#### Your goal:
Look through the data that follows and copy each line with the string "commande".

Extracted page text data
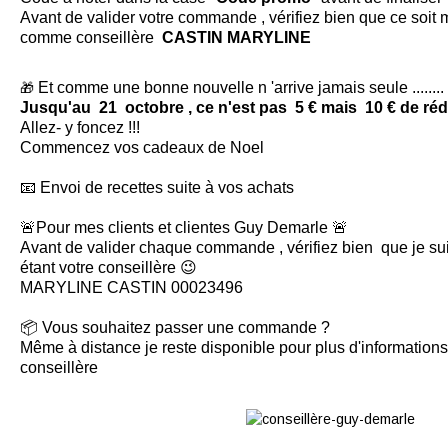
Avant de valider votre commande , vérifiez bien que ce soi
comme conseillère
CASTIN MARYLINE
Et comme une bonne nouvelle n 'arrive jamais seule ........
🎁
Jusqu'au 21 octobre , ce n'est pas 5 € mais 10 € de ré
Allez- y foncez !!!
Commencez vos cadeaux de Noel
📧 Envoi de recettes suite à vos achats
🚨Pour mes clients et clientes Guy Demarle 🚨
Avant de valider chaque commande , vérifiez bien que je su
étant votre conseillère 😉
MARYLINE CASTIN 00023496
📦 Vous souhaitez passer une commande ?
Même à distance je reste disponible pour plus d'informations 
conseillère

#### Task result:
Avant de valider votre commande , vérifiez bien que ce soi
Avant de valider chaque commande , vérifiez bien que je su
📦 Vous souhaitez passer une commande ?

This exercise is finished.